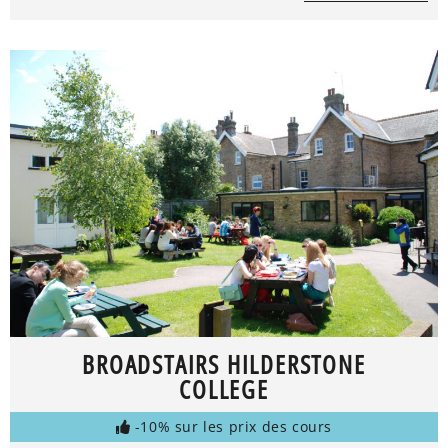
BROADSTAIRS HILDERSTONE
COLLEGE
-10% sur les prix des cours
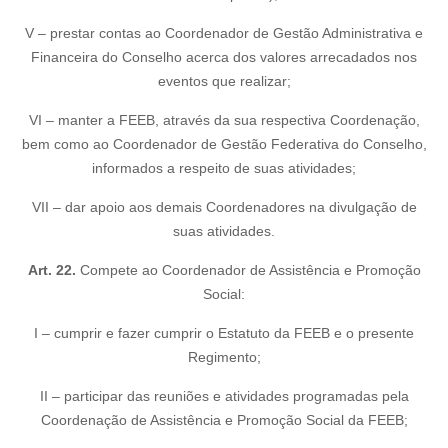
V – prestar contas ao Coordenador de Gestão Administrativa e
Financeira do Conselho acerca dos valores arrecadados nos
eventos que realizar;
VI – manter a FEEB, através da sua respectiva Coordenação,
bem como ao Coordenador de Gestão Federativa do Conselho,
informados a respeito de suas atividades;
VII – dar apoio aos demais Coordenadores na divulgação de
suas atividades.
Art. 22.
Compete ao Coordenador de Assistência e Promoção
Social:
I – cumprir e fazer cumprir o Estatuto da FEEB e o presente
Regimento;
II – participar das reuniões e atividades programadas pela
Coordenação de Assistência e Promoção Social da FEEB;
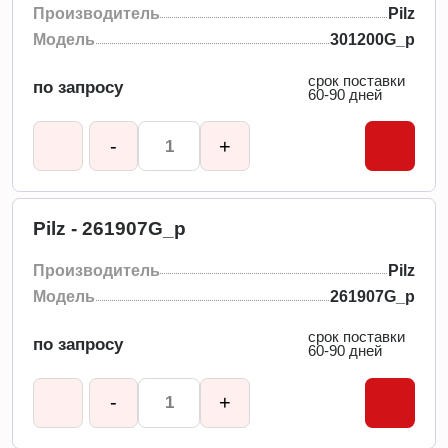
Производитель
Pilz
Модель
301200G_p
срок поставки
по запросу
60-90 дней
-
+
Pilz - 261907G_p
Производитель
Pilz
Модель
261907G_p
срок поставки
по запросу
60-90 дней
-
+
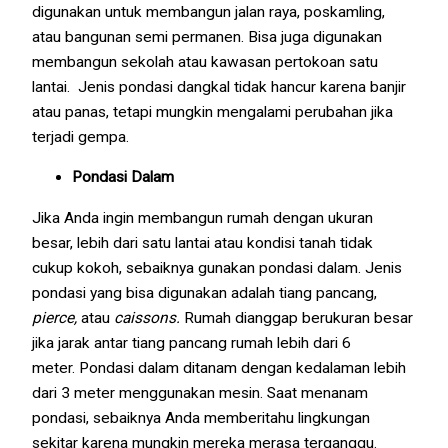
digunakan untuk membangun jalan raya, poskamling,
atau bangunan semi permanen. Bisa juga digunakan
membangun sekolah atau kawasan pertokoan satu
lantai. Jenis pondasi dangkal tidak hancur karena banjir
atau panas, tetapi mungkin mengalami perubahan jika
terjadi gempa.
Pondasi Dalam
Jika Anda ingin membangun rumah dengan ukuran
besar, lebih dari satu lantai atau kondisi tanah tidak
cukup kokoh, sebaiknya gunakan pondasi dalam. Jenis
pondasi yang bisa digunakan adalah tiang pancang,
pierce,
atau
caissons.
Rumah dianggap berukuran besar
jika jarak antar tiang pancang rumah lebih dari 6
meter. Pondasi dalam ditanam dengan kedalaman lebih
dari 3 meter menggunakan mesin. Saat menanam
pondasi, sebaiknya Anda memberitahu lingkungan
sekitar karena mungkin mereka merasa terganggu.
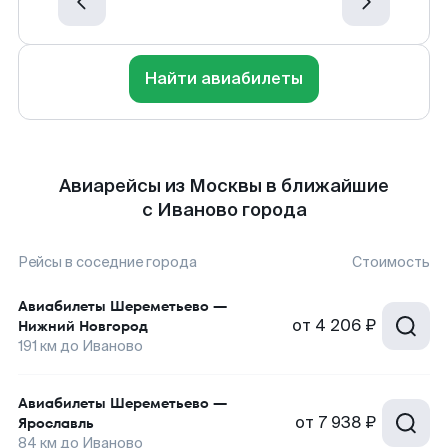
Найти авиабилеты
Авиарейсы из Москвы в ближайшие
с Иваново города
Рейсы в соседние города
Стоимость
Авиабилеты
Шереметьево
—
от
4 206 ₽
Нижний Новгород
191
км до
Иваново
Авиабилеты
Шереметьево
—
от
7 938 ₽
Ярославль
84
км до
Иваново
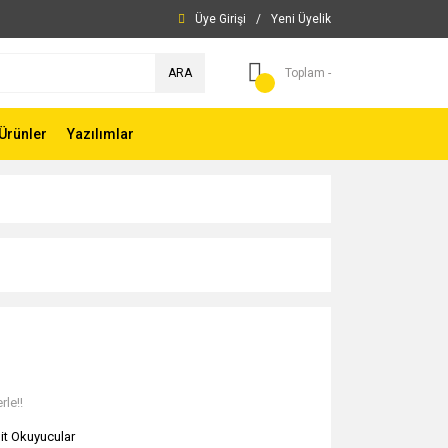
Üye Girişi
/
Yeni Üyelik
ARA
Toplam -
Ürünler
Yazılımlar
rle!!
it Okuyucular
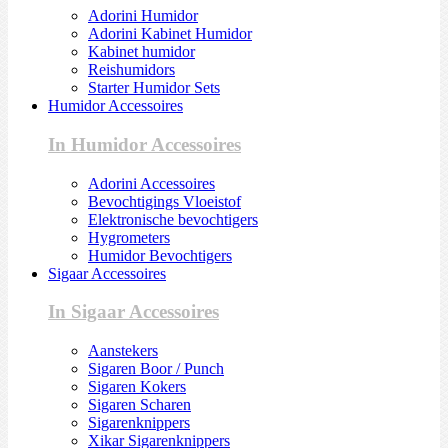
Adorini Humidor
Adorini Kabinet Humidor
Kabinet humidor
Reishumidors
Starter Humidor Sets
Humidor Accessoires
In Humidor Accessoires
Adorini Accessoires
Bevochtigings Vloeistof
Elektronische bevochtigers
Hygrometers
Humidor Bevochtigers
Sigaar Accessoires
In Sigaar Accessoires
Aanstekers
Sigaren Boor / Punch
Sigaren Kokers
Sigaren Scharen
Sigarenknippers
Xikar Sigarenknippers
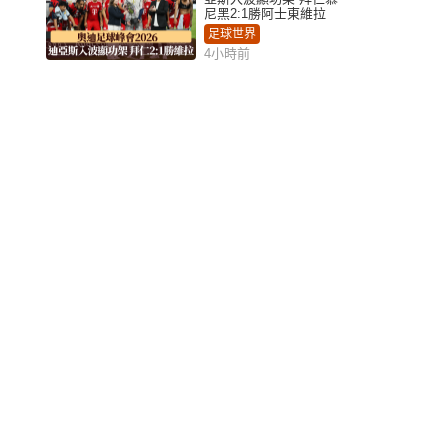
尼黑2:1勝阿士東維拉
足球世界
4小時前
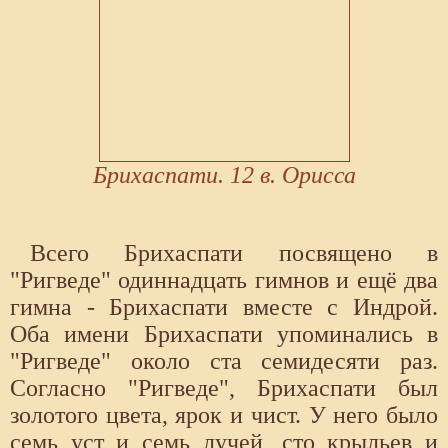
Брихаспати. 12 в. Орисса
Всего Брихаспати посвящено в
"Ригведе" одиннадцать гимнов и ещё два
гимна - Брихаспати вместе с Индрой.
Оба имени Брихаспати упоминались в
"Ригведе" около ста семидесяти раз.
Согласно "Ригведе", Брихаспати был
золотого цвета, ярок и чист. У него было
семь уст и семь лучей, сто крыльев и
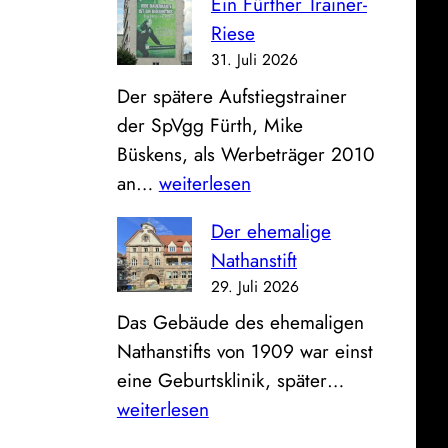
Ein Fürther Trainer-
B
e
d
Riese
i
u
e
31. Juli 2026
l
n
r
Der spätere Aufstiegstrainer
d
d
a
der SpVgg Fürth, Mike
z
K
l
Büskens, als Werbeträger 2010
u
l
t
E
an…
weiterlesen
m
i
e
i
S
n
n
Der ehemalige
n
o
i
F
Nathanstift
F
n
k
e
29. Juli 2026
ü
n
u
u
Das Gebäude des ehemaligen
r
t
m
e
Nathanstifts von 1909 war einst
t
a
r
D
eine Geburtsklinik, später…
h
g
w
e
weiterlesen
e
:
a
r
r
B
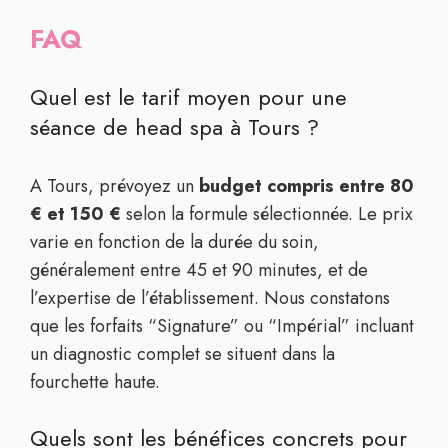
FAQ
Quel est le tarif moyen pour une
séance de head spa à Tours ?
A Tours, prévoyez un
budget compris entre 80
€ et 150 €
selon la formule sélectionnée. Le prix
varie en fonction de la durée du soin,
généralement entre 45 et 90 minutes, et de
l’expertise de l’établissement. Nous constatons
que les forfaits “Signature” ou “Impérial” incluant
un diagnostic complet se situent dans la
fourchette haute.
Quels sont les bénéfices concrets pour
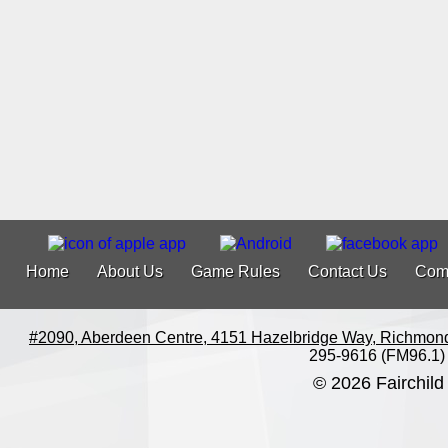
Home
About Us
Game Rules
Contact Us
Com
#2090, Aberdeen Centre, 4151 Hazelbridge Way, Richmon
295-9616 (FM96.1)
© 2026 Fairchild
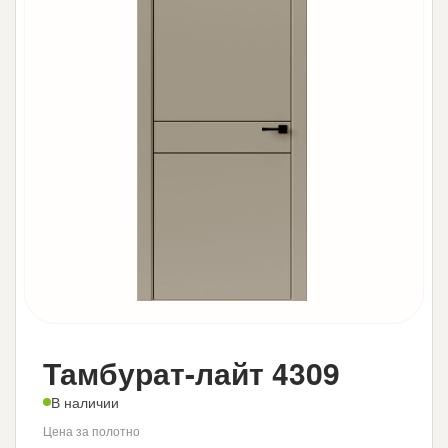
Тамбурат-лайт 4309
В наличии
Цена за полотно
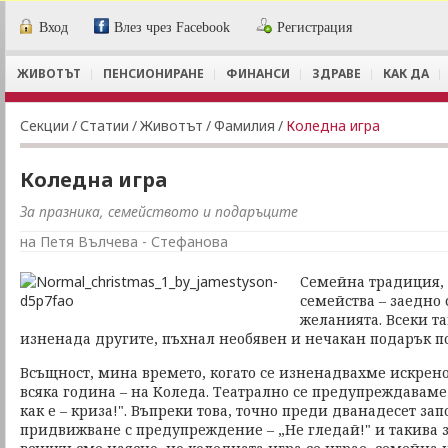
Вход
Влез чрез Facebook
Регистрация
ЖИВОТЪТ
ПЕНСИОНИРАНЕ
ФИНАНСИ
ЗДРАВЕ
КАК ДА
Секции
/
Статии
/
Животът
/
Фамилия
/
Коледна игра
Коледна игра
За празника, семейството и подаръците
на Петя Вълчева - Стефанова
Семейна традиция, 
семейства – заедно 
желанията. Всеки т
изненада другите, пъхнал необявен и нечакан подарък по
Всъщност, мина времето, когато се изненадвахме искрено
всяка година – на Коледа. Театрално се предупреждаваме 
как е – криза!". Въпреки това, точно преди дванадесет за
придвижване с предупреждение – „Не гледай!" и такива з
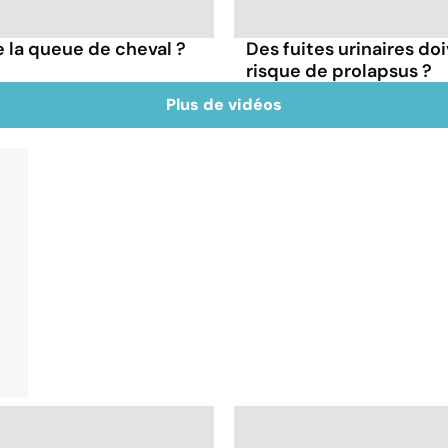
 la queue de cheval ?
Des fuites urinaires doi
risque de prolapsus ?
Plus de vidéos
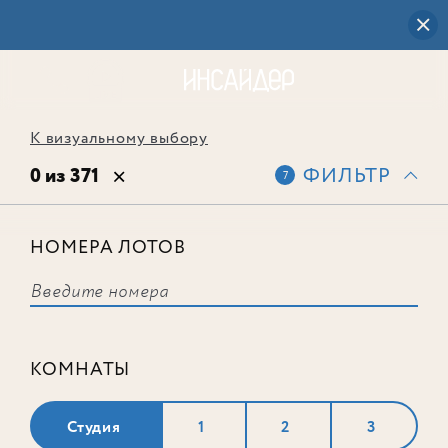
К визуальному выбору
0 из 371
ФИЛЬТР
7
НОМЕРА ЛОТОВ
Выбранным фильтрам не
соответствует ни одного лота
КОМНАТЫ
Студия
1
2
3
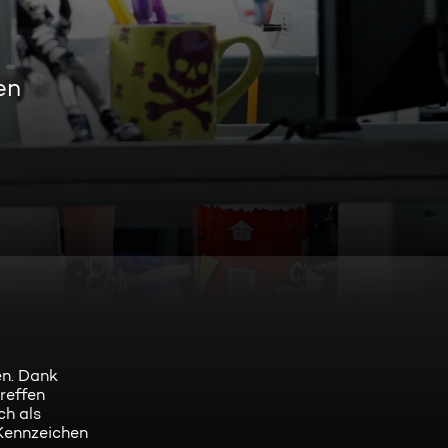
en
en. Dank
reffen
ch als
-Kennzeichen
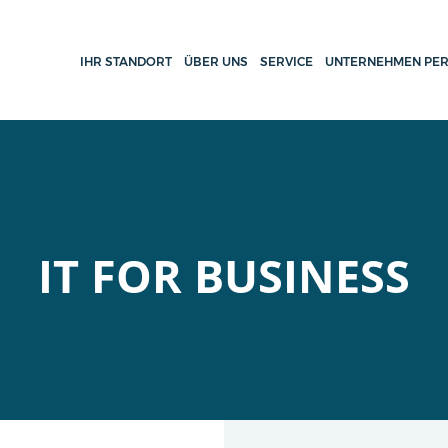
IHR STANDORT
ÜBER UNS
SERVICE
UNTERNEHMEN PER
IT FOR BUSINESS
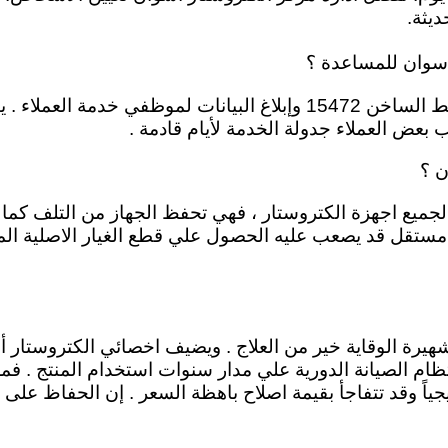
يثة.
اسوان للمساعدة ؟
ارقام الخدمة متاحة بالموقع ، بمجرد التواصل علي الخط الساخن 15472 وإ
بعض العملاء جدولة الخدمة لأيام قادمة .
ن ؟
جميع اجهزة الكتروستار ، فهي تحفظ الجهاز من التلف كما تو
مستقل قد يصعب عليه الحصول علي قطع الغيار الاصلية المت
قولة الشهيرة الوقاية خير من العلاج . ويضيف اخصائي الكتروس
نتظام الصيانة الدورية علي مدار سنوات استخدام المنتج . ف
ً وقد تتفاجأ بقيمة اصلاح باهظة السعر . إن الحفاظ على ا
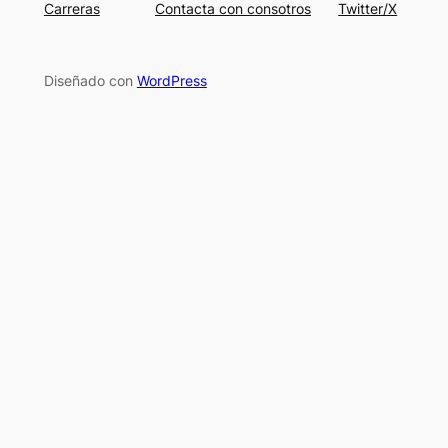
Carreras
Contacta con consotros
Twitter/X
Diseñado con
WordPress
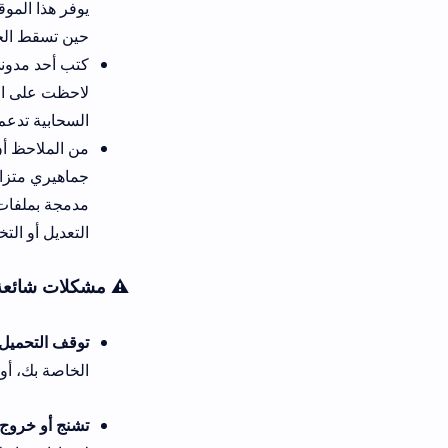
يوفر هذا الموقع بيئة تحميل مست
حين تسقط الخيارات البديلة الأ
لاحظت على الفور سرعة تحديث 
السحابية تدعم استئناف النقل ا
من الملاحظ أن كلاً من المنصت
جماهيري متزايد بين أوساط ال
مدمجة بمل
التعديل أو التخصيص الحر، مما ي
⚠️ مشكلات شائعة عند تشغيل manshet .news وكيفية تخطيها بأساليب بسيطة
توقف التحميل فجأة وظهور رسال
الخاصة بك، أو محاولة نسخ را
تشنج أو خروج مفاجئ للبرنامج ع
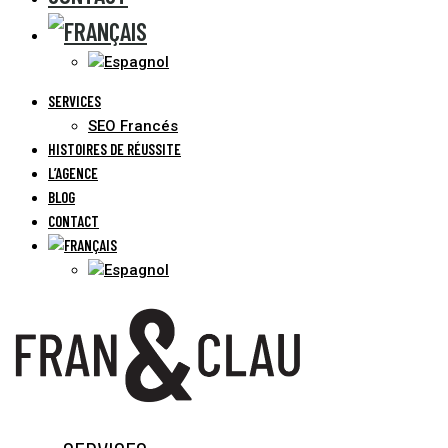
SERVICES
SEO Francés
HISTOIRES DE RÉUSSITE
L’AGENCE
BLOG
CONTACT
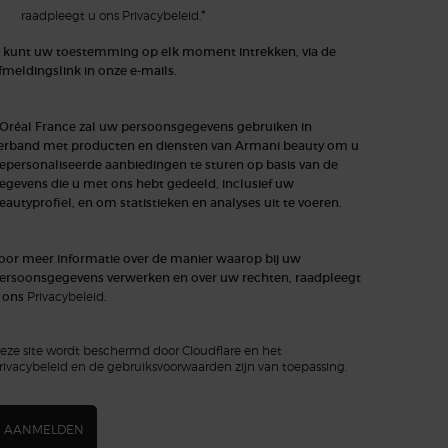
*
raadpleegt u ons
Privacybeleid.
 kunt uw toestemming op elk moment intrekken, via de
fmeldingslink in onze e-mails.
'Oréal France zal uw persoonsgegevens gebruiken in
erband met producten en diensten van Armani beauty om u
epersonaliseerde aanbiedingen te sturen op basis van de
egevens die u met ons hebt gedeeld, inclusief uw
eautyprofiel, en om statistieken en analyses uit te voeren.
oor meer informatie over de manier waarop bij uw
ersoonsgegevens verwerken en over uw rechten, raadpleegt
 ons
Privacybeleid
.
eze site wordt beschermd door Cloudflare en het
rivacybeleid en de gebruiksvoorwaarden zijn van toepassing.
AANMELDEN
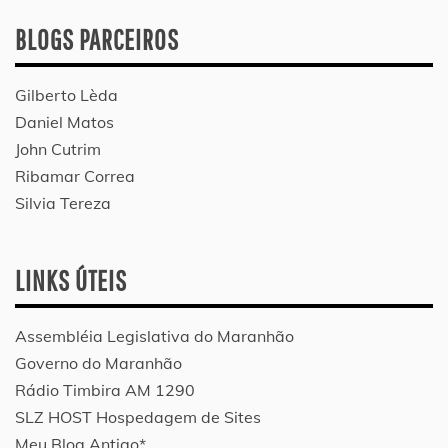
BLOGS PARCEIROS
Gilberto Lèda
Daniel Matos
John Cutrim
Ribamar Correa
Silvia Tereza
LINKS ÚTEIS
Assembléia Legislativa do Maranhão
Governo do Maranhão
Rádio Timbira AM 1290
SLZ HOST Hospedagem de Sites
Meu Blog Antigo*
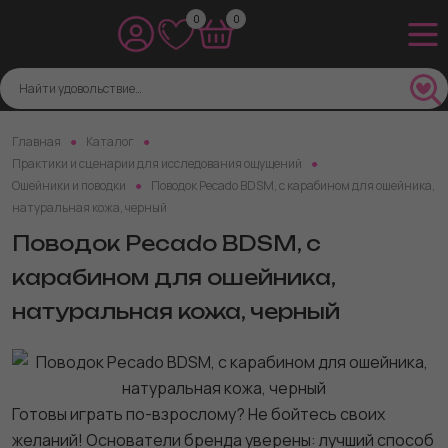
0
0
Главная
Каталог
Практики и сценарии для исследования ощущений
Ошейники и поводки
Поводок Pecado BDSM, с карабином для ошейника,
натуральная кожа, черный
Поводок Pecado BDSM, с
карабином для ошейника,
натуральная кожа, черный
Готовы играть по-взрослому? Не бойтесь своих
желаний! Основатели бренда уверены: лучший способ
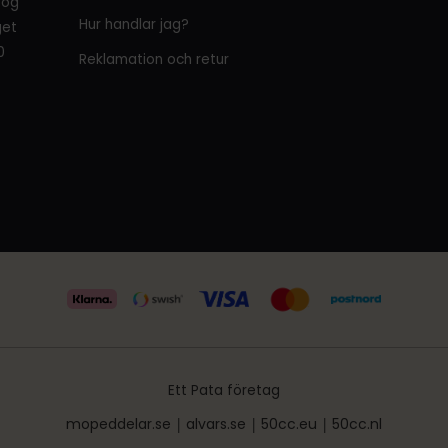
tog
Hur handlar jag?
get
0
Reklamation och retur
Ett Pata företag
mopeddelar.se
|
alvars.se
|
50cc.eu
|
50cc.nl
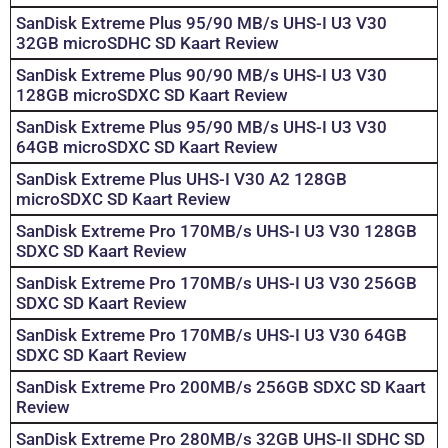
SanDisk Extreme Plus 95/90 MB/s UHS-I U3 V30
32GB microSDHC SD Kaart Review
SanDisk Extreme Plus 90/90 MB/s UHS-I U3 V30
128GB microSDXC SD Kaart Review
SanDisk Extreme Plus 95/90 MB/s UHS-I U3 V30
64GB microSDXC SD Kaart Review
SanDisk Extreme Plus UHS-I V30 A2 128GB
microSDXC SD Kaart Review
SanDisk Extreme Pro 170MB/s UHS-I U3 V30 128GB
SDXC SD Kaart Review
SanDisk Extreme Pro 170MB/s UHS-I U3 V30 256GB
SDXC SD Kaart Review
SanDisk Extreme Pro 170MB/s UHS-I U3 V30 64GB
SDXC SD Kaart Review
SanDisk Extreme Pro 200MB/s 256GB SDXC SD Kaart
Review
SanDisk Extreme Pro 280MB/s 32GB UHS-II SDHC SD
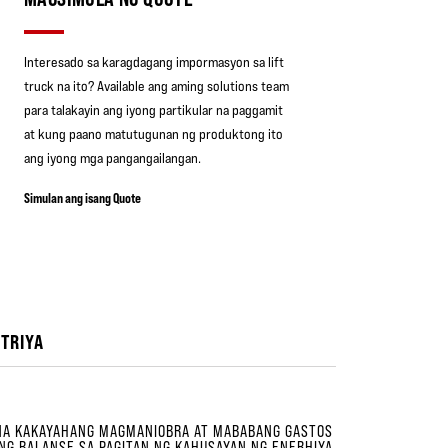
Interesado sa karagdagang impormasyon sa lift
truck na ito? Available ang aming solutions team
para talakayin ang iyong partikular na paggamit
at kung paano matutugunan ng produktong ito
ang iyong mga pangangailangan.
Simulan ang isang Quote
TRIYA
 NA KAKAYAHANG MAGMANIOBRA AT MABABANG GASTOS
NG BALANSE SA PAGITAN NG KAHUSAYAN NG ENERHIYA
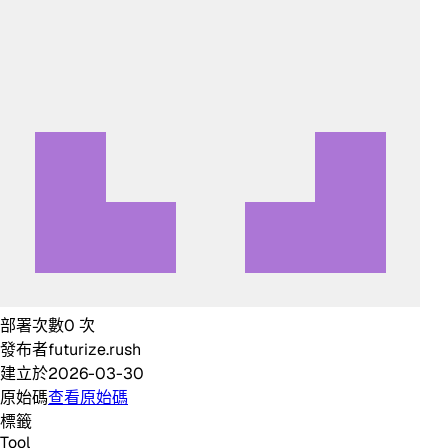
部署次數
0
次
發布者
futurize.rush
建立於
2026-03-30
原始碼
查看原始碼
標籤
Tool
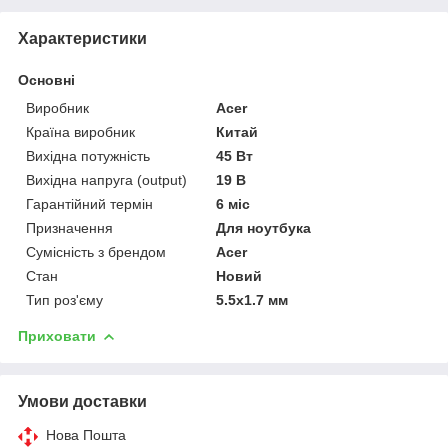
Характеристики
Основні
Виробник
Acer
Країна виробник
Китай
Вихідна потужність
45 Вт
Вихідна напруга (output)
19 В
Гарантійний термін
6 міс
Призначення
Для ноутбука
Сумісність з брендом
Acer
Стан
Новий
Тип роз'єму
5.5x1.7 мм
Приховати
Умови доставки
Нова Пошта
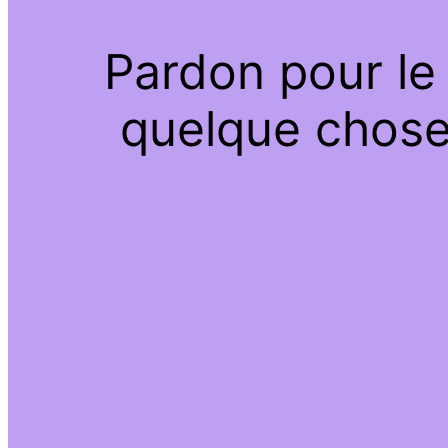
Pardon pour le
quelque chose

**Instructions for the task:** Exact copy, pictures omitted: every line from the one holding "SanDisk Extreme Plus 90/90 MB/s UHS-I U3 V30" through the last line of the data above, and nothing else.

**Task output:**
SanDisk Extreme Plus 90/90 MB/s UHS-I U3 V30
128GB microSDXC SD Kaart Review
SanDisk Extreme Plus 95/90 MB/s UHS-I U3 V30
64GB microSDXC SD Kaart Review
SanDisk Extreme Plus UHS-I V30 A2 128GB
microSDXC SD Kaart Review
SanDisk Extreme Pro 170MB/s UHS-I U3 V30 128GB
SDXC SD Kaart Review
SanDisk Extreme Pro 170MB/s UHS-I U3 V30 256GB
SDXC SD Kaart Review
SanDisk Extreme Pro 170MB/s UHS-I U3 V30 64GB
SDXC SD Kaart Review
SanDisk Extreme Pro 200MB/s 256GB SDXC SD Kaart
Review
SanDisk Extreme Pro 280MB/s 32GB UHS-II SDHC SD
Interesado sa karagdagang impormasyon sa lift
truck na ito? Available ang aming solutions team
para talakayin ang iyong partikular na paggamit
at kung paano matutugunan ng produktong ito
ang iyong mga pangangailangan.
Simulan ang isang Quote
TRIYA
 NA KAKAYAHANG MAGMANIOBRA AT MABABANG GASTOS
NG BALANSE SA PAGITAN NG KAHUSAYAN NG ENERHIYA
部署次數
0
次
發布者
futurize.rush
建立於
2026-03-30
原始碼
查看原始碼
標籤
Tool
Характеристики
Основні
Виробник
Acer
Країна виробник
Китай
Вихідна потужність
45 Вт
Вихідна напруга (output)
19 В
Гарантійний термін
6 міс
Призначення
Для ноутбука
Сумісність з брендом
Acer
Стан
Новий
Тип роз'єму
5.5x1.7 мм
Приховати
Умови доставки
Нова Пошта
Pardon pour le
quelque chose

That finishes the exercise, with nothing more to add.